Rombongan dipimpin Ketua DPRD Kampar Ahmad Taridi bersama Wakil Ketua DPRD Zulfan Azmi, Ketua Komisi II Tony Hidayat, Wakil Ketua Komisi II Rinaldo Saputra, serta perwakilan Dinas Pendidikan, Kepemudaan dan Olahraga (Disdikpora) Kampar.
Dalam pertemuan tersebut, DPRD Kampar menindaklanjuti Surat Edaran Mendikdasmen Nomor 7 Tahun 2026 tentang Penugasan Guru Non-ASN. DPRD menilai masih terdapat ketidaksinkronan antara kebijakan Kemendikdasmen dengan regulasi Kementerian PAN-RB terkait larangan pengangkatan dan penganggaran tenaga honorer tahun 2026.
Wakil Ketua Komisi II DPRD Kampar Rinaldo Saputra mengatakan kondisi tersebut membuat pemerintah daerah berada dalam posisi dilematis, terutama dalam mengalokasikan anggaran gaji guru non-ASN di APBD.

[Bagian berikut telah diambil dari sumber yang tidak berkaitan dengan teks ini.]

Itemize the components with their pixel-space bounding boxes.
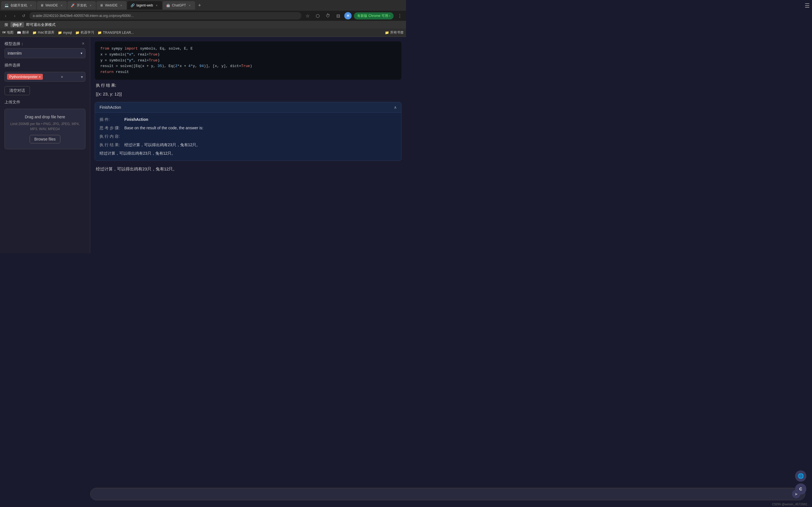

“SE Mendikdasmen memberi ruang bagi guru non-ASN untuk tetap bertugas hingga akhir 2026. Namun di sisi lain, aturan Kemenpan RB serta kebijakan efisiensi anggaran membuat daerah khawatir dalam mengalokasikan anggaran karena takut menimbulkan persoalan hukum maupun temuan audit,” kata Rinaldo, Rabu (13/5/2026).
Menurutnya, pemerintah daerah membutuhkan payung hukum yang jelas agar tidak ragu dalam mengambil kebijakan terkait tenaga pendidik non-ASN. Karena itu, DPRD Kampar meminta Kemendikdasmen segera berkoordinasi dengan Kementerian Dalam Negeri dan Kemenpan RB untuk menyelaraskan regulasi yang ada.
Selain itu, Komisi II DPRD Kampar juga mendorong diterbitkannya Surat Edaran Bersama (SEB) antar kementerian sebagai pedoman resmi bagi pemerintah daerah dan Tim Anggaran Pemerintah Daerah (TAPD) dalam menyusun APBD 2026.
“Kami ingin ada kepastian dan solusi yang tidak merugikan guru. Jangan sampai mereka tetap mengabdi, tetapi hak-haknya tidak bisa dianggarkan karena terbentur aturan,” ujarnya.
Rinaldo menegaskan keberadaan guru non-ASN masih sangat dibutuhkan, khususnya di Kabupaten Kampar, demi menjaga keberlangsungan proses belajar mengajar di sekolah.
“Guru non-ASN masih menjadi penopang pelayanan pendidikan di daerah. Kalau mereka tidak ada, banyak sekolah akan kekurangan tenaga pengajar. DPRD Kampar akan terus mengawal agar hak-hak mereka tetap terpenuhi sesuai aturan yang berlaku,” tegasnya.
DPRD Kampar berharap pemerintah pusat segera mengambil langkah konkret agar daerah memiliki dasar hukum yang jelas dalam penganggaran dan penataan tenaga guru non-ASN di tahun 2026.